Share

Panglima Kalamantra
Panglima Kalamantra
Penulis: Roe_Roe

BAB 1| Pengkhiatan

Serangan terjadi di klan Kalingga. Rion mendapat tugas jaga di luar. Setelah mendapat kabar ayahnya terluka, dia segera berlari dan menerabas semak belukar.

Rion melompati pagar rendah dari bambu dan menerbangkan segumpal debu yang beraroma masam. Tubuh rampingnya menyelinap di sela-sela tanaman singkong yang kurus hingga berhasil tiba di sebuah bangunan bekas perpustakaan kota yang dindingnya jebol sebelah. Dia menaiki satu persatu anak tangga hingga tiba ke lantai tiga. Di sana sudah berkumpul anggota tetua Klan Kalingga dalam suasana bisu yang mencekam.

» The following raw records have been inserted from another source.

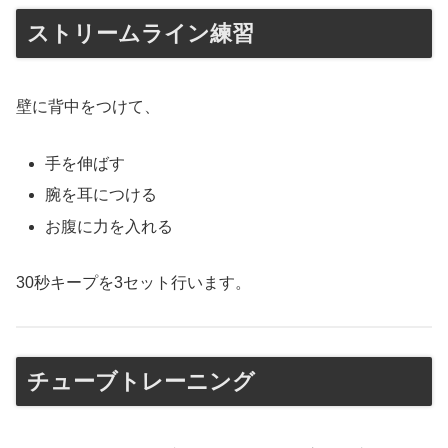
ストリームライン練習
壁に背中をつけて、
手を伸ばす
腕を耳につける
お腹に力を入れる
30秒キープを3セット行います。
チューブトレーニング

Mata Rion merebakkan air mata. Dia selalu membayangkan hal ini akan terjadi. Pada kenyataannya, Rion tak pernah siap dan tak cukup keyakinan diri. Kerumuman itu terpisah antara laki-laki dan perempuan. Saat sadar Rion tiba di sana, mereka membelah diri untuk memberi pemuda itu jalan.

“Ayah? Apa ayahku baik-baik saja?” desak Rion.

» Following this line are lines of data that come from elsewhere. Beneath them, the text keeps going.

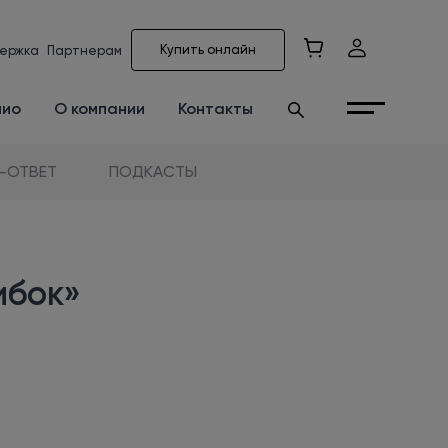
Купить онлайн
ержка
Партнерам
лио
О компании
Контакты
-ОТВЕТ
ПОДКАСТЫ
ибок»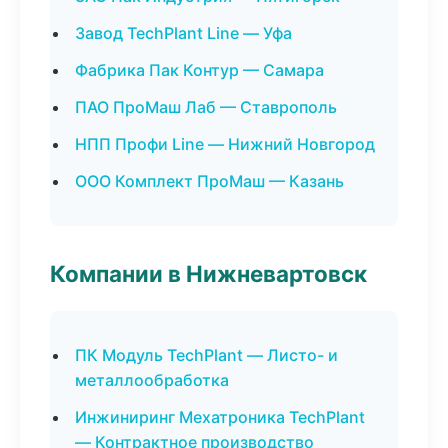
Завод TechPlant Line — Уфа
Фабрика Пак Контур — Самара
ПАО ПроМаш Лаб — Ставрополь
НПП Профи Line — Нижний Новгород
ООО Комплект ПроМаш — Казань
Компании в Нижневартовск
ПК Модуль TechPlant — Листо- и
металлообработка
Инжиниринг Мехатроника TechPlant
— Контрактное производство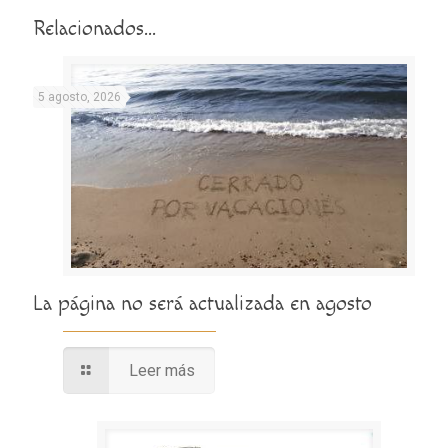
Relacionados...
5 agosto, 2026
La página no será actualizada en agosto
Leer más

“Kau pikir aku akan mati semudah itu? Uhuk-uhuk....”

Seorang pria kurus berambut ikal tengah berbaring tengkurap menahan sakit di atas dipan. Kaki hingga ke pinggangnya tertutup selimut katun. Tubuh bagian atas Hara terbebat oleh kain putih yang masih sedikit merembeskan darah dari lukanya yang terbungkus. Sesekali pria itu terbatuk. Rion meringsek maju dan berlutut di samping tempat tidurnya.

“Ayah?” Rion begitu menderita. Dia menggenggam erat tangan Hara. “Aku menyesal tak bisa melindungimu!”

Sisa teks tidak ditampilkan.